N: There is a lot of cinnamon and wet wood shavings initially. It opens after a couple of minutes showing bourbon casks charater: honey, toffee, and butterscotch. Fainter fruit notes could be found (tangerines, apricots and mango) followed by some peat. The peat isn't big and in your face, but its been sitting for 40 years.
P: Oily and coating mouth feel. A lot more peat than advertised on the nose. Spiced dry wood, preserved lemon peel with bits of smoke. The fruits mentioned above show with a bit of pineapple, black licorice, tobacco leaves and cherry cough syrup.
F: Lingering lasting finish: sweet warm peat, wax and menthol. Some bitterness shows as it lingers.
Overall I thought this was massively drinkable. Predominantly bourbon influence but I did get hints of sherry, but it was inconsistent. Individual flavors were very nice and things that I like, but there was no synergy. That kept it out of the A- range.
Initially, the nose is sharply tangy and almost "something's wrong" smelling. Then a bit of peat. As it opens up, it becomes more lemony and smokey -- and acceptable -- with more smoke than I'd expect for 40 years old.
The palate is lemony, mildly peaty, and initially unremarkable... but as I drink more it improves.
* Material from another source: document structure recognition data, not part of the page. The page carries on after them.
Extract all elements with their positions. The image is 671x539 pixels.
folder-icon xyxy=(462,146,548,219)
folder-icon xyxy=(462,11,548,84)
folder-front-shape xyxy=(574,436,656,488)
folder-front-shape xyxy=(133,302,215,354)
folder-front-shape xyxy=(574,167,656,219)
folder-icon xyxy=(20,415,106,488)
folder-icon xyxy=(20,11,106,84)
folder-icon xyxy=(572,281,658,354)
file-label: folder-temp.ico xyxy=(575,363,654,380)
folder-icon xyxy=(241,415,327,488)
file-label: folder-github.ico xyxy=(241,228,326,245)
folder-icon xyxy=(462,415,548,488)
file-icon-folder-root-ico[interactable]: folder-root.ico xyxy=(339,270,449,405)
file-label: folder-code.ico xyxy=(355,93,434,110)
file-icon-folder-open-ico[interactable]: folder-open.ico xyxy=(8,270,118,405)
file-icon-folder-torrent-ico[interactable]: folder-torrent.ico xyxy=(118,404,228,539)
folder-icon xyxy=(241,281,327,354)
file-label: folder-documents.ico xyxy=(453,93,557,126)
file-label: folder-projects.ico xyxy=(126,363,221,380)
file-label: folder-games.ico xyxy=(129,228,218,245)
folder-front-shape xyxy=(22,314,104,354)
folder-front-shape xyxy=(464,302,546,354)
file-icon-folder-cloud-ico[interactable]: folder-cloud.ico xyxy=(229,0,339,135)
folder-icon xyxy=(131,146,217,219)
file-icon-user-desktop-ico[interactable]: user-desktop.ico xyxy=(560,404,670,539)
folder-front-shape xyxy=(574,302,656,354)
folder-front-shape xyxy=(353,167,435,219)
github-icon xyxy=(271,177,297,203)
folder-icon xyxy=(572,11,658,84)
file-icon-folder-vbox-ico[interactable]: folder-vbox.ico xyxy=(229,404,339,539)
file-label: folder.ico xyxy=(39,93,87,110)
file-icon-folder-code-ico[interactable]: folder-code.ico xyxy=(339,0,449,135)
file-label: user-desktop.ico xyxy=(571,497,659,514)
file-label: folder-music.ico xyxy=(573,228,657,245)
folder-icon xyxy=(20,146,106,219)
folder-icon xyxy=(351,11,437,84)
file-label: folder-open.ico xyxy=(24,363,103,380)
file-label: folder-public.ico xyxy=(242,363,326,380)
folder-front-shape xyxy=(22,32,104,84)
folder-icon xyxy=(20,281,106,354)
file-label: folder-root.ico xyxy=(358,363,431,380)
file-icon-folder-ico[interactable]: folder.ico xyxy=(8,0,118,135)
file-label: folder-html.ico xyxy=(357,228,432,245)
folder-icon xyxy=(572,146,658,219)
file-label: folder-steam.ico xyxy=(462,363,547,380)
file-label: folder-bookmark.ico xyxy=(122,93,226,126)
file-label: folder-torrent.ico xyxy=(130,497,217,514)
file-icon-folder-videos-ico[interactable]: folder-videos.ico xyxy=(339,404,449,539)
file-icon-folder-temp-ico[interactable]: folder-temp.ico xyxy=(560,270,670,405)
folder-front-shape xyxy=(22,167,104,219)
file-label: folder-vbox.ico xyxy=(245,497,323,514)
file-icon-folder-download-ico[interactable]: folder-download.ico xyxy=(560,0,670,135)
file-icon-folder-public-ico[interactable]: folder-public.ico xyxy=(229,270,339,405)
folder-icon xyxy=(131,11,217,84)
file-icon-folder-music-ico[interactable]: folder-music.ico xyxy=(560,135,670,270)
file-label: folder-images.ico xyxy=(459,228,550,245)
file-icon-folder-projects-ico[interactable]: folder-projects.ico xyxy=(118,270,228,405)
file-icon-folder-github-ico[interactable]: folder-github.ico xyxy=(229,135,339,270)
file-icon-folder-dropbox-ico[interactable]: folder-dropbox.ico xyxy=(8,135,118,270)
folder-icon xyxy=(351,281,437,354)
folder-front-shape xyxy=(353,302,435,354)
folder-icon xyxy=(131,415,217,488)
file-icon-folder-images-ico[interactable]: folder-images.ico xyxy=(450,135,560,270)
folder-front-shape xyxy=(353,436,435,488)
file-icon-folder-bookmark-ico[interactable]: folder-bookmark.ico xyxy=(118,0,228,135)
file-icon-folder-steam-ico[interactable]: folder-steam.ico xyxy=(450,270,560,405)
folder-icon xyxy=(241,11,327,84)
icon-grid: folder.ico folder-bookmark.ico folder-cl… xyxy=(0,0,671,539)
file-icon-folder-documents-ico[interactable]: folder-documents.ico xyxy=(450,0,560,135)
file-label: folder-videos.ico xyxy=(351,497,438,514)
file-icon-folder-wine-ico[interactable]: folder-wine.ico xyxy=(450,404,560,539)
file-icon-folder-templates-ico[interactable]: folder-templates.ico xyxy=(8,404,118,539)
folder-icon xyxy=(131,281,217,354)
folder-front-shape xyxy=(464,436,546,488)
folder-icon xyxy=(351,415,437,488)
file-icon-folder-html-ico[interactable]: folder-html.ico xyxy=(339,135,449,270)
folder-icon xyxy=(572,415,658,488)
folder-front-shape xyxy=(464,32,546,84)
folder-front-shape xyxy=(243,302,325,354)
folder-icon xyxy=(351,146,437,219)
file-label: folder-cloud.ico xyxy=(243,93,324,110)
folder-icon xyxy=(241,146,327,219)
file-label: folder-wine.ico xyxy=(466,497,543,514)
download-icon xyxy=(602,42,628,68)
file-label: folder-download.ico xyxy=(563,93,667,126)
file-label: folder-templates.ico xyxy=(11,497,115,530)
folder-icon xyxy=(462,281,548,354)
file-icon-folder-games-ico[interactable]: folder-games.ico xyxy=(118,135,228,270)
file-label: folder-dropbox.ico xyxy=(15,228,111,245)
Citrus and smoke fight for the forefront. This isn't even close to complex, and actually pretty one-dimensional and subdued, but it's nice at what it does if a bit lacking in "life."
I spent quite a while doing a head-to-head with the 30-year-old. They've both got that lemony-citrus characteristic, with the 30yo being sweeter as we'd expect, but strangely enough the 40yo is peatier. Maybe it was in less active casks than the 30yo. The finish on the 40 is distinctly ashy, amplified by the tannins, though it's not that much more tannic than the 30. Overall, the 30 is definitely more enjoyable for me.
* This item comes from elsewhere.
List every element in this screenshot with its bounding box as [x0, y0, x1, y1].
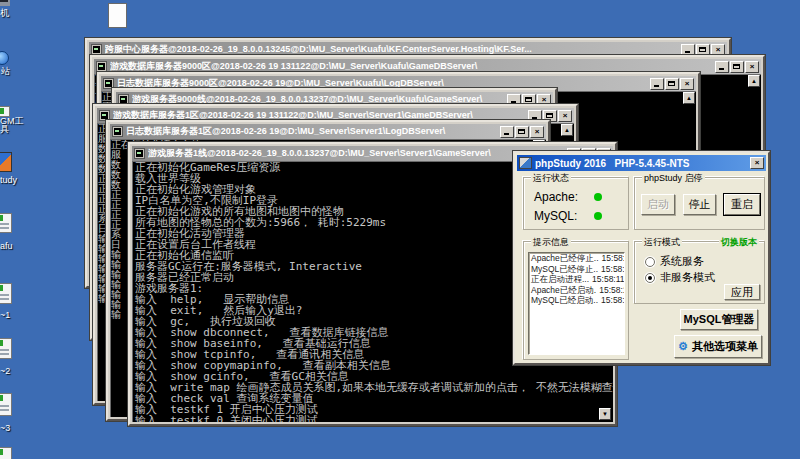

Ignoring pricing (as LAWS does when rating whiskey), I'd happily enjoy sipping this at length -- it's very drinkable and certainly enjoyable -- and I'd like to own a bottle for myself, so that's a B+.
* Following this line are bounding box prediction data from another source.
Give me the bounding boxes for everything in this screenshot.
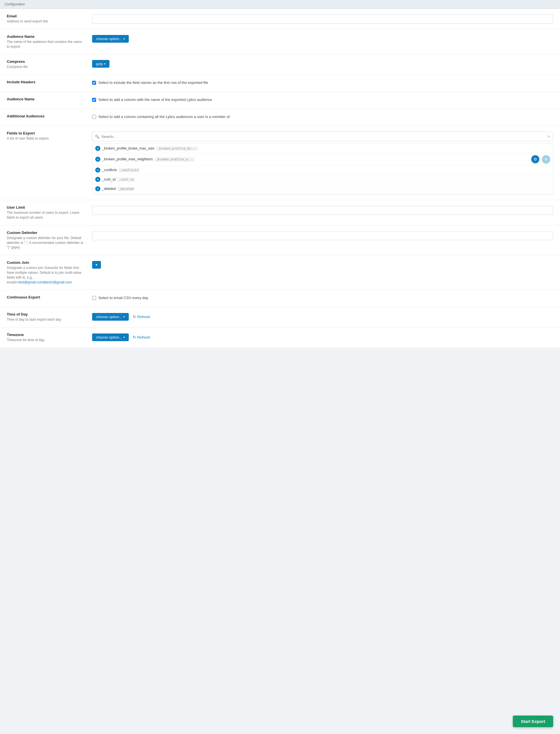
row-timezone: Timezone Timezone for time of day. choos… <box>0 327 560 348</box>
time-of-day-refresh-label: Refresh <box>137 315 150 319</box>
custom-join-dropdown[interactable]: ▾ <box>92 261 101 269</box>
control-additional-audiences: Select to add a column containing all th… <box>92 114 553 119</box>
include-headers-checkbox[interactable] <box>92 81 96 85</box>
label-time-of-day: Time of Day Time of day to start export … <box>7 312 92 322</box>
include-headers-checkbox-label[interactable]: Select to include the field names as the… <box>92 80 208 85</box>
search-input-wrapper: 🔍 ✕ <box>92 132 553 141</box>
control-include-headers: Select to include the field names as the… <box>92 80 553 85</box>
field-add-icon-0[interactable]: + <box>95 146 100 151</box>
user-limit-input[interactable] <box>92 206 553 215</box>
field-key-1: _broken_profile_p... <box>155 157 194 161</box>
field-item-0[interactable]: + _broken_profile_broke_max_size _broken… <box>92 144 553 153</box>
control-compress: gzip ▾ <box>92 59 553 68</box>
additional-audiences-text: Select to add a column containing all th… <box>98 115 230 119</box>
continuous-export-checkbox-label[interactable]: Select to email CSV every day <box>92 296 148 300</box>
label-title-audience-name: Audience Name <box>7 34 85 39</box>
compress-dropdown-label: gzip <box>96 62 103 66</box>
field-item-3[interactable]: + _cust_sz _cust_sz <box>92 175 553 184</box>
custom-join-link[interactable]: test@gmail.com&test2@gmail.com <box>19 280 72 284</box>
timezone-refresh-button[interactable]: ↻ Refresh <box>132 333 152 341</box>
label-desc-time-of-day: Time of day to start export each day <box>7 317 85 322</box>
control-custom-delimiter <box>92 231 553 240</box>
label-desc-fields-to-export: A list of user fields to export. <box>7 136 85 141</box>
time-of-day-dropdown[interactable]: choose option... ▾ <box>92 313 129 321</box>
field-item-5[interactable]: + _internal_sz _internal_sz <box>92 194 553 195</box>
include-headers-text: Select to include the field names as the… <box>98 80 208 85</box>
additional-audiences-checkbox-label[interactable]: Select to add a column containing all th… <box>92 115 230 119</box>
timezone-dropdown[interactable]: choose option... ▾ <box>92 333 129 341</box>
control-email <box>92 14 553 24</box>
field-item-2[interactable]: + _conflicts _conflicts <box>92 165 553 175</box>
chevron-down-icon: ▾ <box>123 336 125 339</box>
field-item-1[interactable]: + _broken_profile_max_neighbors _broken_… <box>92 153 553 165</box>
config-container: Email Address to send export link Audien… <box>0 9 560 348</box>
custom-delimiter-input[interactable] <box>92 231 553 240</box>
compress-dropdown[interactable]: gzip ▾ <box>92 60 109 68</box>
time-of-day-dropdown-label: choose option... <box>96 315 122 319</box>
row-additional-audiences: Additional Audiences Select to add a col… <box>0 109 560 126</box>
fields-list[interactable]: + _broken_profile_broke_max_size _broken… <box>92 144 553 195</box>
label-user-limit: User Limit The maximum number of users t… <box>7 205 92 220</box>
field-add-icon-4[interactable]: + <box>95 186 100 191</box>
row-audience-name: Audience Name The name of the audience t… <box>0 29 560 55</box>
fields-area: 🔍 ✕ + _broken_profile_broke_max_size _br… <box>92 132 553 195</box>
time-of-day-refresh-button[interactable]: ↻ Refresh <box>132 313 152 321</box>
label-custom-delimiter: Custom Delimiter Designate a custom deli… <box>7 231 92 250</box>
field-name-3: _cust_sz <box>102 177 116 181</box>
continuous-export-checkbox[interactable] <box>92 296 96 300</box>
row-compress: Compress Compress file gzip ▾ <box>0 54 560 75</box>
field-add-icon-2[interactable]: + <box>95 167 100 173</box>
chevron-down-icon: ▾ <box>96 263 98 267</box>
row-continuous-export: Continuous Export Select to email CSV ev… <box>0 290 560 307</box>
field-add-icon-1[interactable]: + <box>95 157 100 162</box>
control-fields-to-export: 🔍 ✕ + _broken_profile_broke_max_size _br… <box>92 131 553 195</box>
control-timezone: choose option... ▾ ↻ Refresh <box>92 333 553 341</box>
control-custom-join: ▾ <box>92 260 553 269</box>
label-title-custom-join: Custom Join <box>7 260 85 265</box>
label-fields-to-export: Fields to Export A list of user fields t… <box>7 131 92 141</box>
label-compress: Compress Compress file <box>7 59 92 69</box>
field-key-0: _broken_profile_br... <box>156 146 198 151</box>
email-input[interactable] <box>92 14 553 24</box>
label-timezone: Timezone Timezone for time of day. <box>7 333 92 343</box>
label-audience-name-col: Audience Name <box>7 97 92 102</box>
continuous-export-text: Select to email CSV every day <box>98 296 148 300</box>
page-header: Configuration <box>0 0 560 9</box>
chevron-down-icon: ▾ <box>123 315 125 318</box>
label-desc-custom-join: Designate a custom join character for fi… <box>7 266 85 285</box>
label-additional-audiences: Additional Audiences <box>7 114 92 119</box>
label-title-continuous-export: Continuous Export <box>7 295 85 299</box>
clear-icon[interactable]: ✕ <box>547 134 550 139</box>
field-name-2: _conflicts <box>102 168 117 172</box>
row-custom-join: Custom Join Designate a custom join char… <box>0 255 560 290</box>
row-time-of-day: Time of Day Time of day to start export … <box>0 307 560 327</box>
label-title-audience-name-col: Audience Name <box>7 97 85 101</box>
audience-name-col-checkbox[interactable] <box>92 98 96 102</box>
audience-name-col-checkbox-label[interactable]: Select to add a column with the name of … <box>92 98 212 102</box>
row-fields-to-export: Fields to Export A list of user fields t… <box>0 126 560 200</box>
label-continuous-export: Continuous Export <box>7 295 92 300</box>
timezone-dropdown-label: choose option... <box>96 335 122 339</box>
toggle-btn-active[interactable]: ⚙ <box>531 155 539 163</box>
control-audience-name: choose option... ▾ <box>92 34 553 43</box>
chevron-down-icon: ▾ <box>123 37 125 40</box>
field-add-icon-3[interactable]: + <box>95 177 100 182</box>
field-name-4: _deleted <box>102 187 116 191</box>
additional-audiences-checkbox[interactable] <box>92 115 96 119</box>
refresh-icon: ↻ <box>133 314 136 319</box>
label-title-time-of-day: Time of Day <box>7 312 85 316</box>
row-custom-delimiter: Custom Delimiter Designate a custom deli… <box>0 225 560 255</box>
fields-search-input[interactable] <box>92 132 553 141</box>
label-desc-audience-name: The name of the audience that contains t… <box>7 40 85 49</box>
toggle-btn-inactive: ⚙ <box>542 155 550 163</box>
label-title-user-limit: User Limit <box>7 205 85 210</box>
audience-name-dropdown-label: choose option... <box>96 37 122 41</box>
control-time-of-day: choose option... ▾ ↻ Refresh <box>92 312 553 321</box>
field-name-1: _broken_profile_max_neighbors <box>102 157 153 161</box>
label-title-email: Email <box>7 14 85 18</box>
field-item-4[interactable]: + _deleted _deleted <box>92 184 553 194</box>
audience-name-dropdown[interactable]: choose option... ▾ <box>92 35 129 43</box>
control-user-limit <box>92 205 553 215</box>
field-key-2: _conflicts <box>119 168 140 172</box>
refresh-icon: ↻ <box>133 335 136 339</box>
I see Laphroaig 40 as fitting into the profile of many ultra-luxury bottlings: consider who buys them, and what their likely tasting experience is. They're people who shun independent bottlings ("off-brand" whiskies are so uncouth!), and they probably don't drink a lot of cask-strength and/or intensely flavored stuff. These guys aren't particularly adventurous at all as far as whiskey goes. So, how do you design a whisky for those people? Make it inoffensive and very drinkable. That way, whenever those "collectors" decide to open up a bottle to show off -- or even if it's just their everyday-drinker -- they can sip it with friends, nod, and say, "Mmm, smooth!"